Donner sa chair à manger. Parole incompréhensible, intolérable, scandaleuse pour ceux qui écoutaient Jésus. Propos obscurs et provocateurs qui ont entraîné répulsion et abandon chez pas mal de disciples. Mais ce qui dans les Écritures choque, y est généralement inséré pour susciter la réflexion et inciter à la découverte de réalités essentielles. En l’occurrence le sens de la communion à Dieu et aux frères.
Communier signifie beaucoup plus que le processus individuel de recevoir le sacrement de l’Eucharistie. Le verbe provient du latin communicare (qui a donné communiquer) qui veut dire avoir part, partager, participer, être en relation avec. La communion est donc une mise en commun, un partage, une mise en relation. Il y a quelque chose d’insatisfaisant au fait de communier si on ne communie pas avec. On communie en entrant en relation avec Dieu, comme avec nos frères.
La foi conditionne la communion. Si la foi peut se passer du sacrement (ainsi la communion spirituelle ou de cœur que nous avons vécue pendant le confinement), le sacrement ne peut jamais aller sans la foi. La foi est déjà une première communion au Christ, qui doit précéder le rite sacramentel et est orientée vers lui, comme l’amour doit précéder l’acte d’amour et le faire désirer.
Jésus insiste sur la nécessité de communier à son Corps et à son Sang pour avoir part à la vie éternelle. Lui-même est le pain vivant. Par sa mort et sa résurrection, en se faisant nourriture pour les croyants, le Fils se donne tout entier pour nous faire vivre, pour nous partager la vie éternelle qu’il reçoit du Père. De même que moi je vis par le Père, dit-il, de même celui qui me mange vivra par moi (Jn 6,57). Nul ne peut se sauver sans lui, mais la vie qu’il nous apporte ne peut se passer de la communion spirituelle.
Jésus est le Verbe, la Parole qui était au commencement (Jn 1,1). Être en communion avec lui, c’est donc communier à la Parole de Dieu. Parole qui nous est donnée à manger, à ruminer chaque fois qu’elle est proclamée. Et l’Ange ne dit-il pas, au Voyant de l’Apocalypse, en lui donnant le petit livre : Prends et mange-le, il sera amer à tes entrailles, mais dans ta bouche, il aura la douceur du miel (Ap 10,9) ? Double aspect de la Parole, douceur à la recevoir en promesse de salut, âpreté d’en témoigner dans un milieu hostile. Parole de communion au Corps du Christ qui le rend présent à ceux qui l’entendent.
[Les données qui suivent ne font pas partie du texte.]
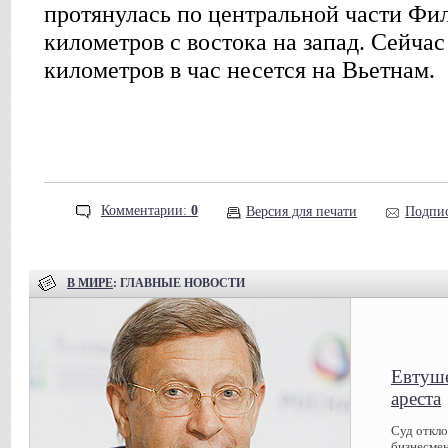
протянулась по центральной части Фи
километров с востока на запад. Сейчас
километров в час несется на Вьетнам.
Комментарии:
0
Версия для печати
Подпис
В МИРЕ
: ГЛАВНЫЕ НОВОСТИ
Евтуше
ареста
Суд откл
бизнесмен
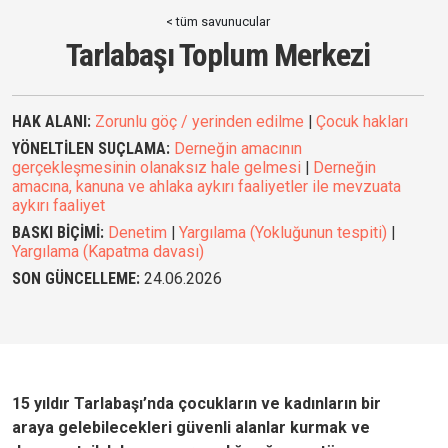
< tüm savunucular
Tarlabaşı Toplum Merkezi
HAK ALANI:
Zorunlu göç / yerinden edilme
|
Çocuk hakları
YÖNELTİLEN SUÇLAMA:
Derneğin amacının
gerçekleşmesinin olanaksız hale gelmesi
|
Derneğin
amacına, kanuna ve ahlaka aykırı faaliyetler ile mevzuata
aykırı faaliyet
BASKI BİÇİMİ:
Denetim
|
Yargılama (Yokluğunun tespiti)
|
Yargılama (Kapatma davası)
SON GÜNCELLEME:
24.06.2026
15 yıldır
Tarlabaşı’nda çocukların ve kadınların bir
araya gelebilecekleri güvenli alanlar kurmak ve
Communier signifie encore former un seul corps (I Co 10,17). L’eucharistie est signe efficace d’unité du Corps. Seul en est digne celui qui accepte de communier avec ses frères en Christ. Ainsi donc, que chacun s’éprouve soi-même avant de manger ce pain et de boire à cette coupe, car celui qui mange et boit sans discerner le corps mange et boit sa propre condamnation (I Co 11,28-29). Celui qui garde sa vie pour soi-même refuse de faire corps avec ses frères et se sépare du Corps, qui est le Christ. Communier suppose d’abord une réconciliation, une solidarité, un partage avec les frères.
La fête du Corps et du Sang du Christ est celle d’un Dieu qui se donne en nourriture et fait de nous son Corps. C’est la fête de la présence réelle du Christ dans l’assemblée réunie, dans la Parole proclamée, dans les espèces eucharistiques où il se donne pour nourrir en nous la vie.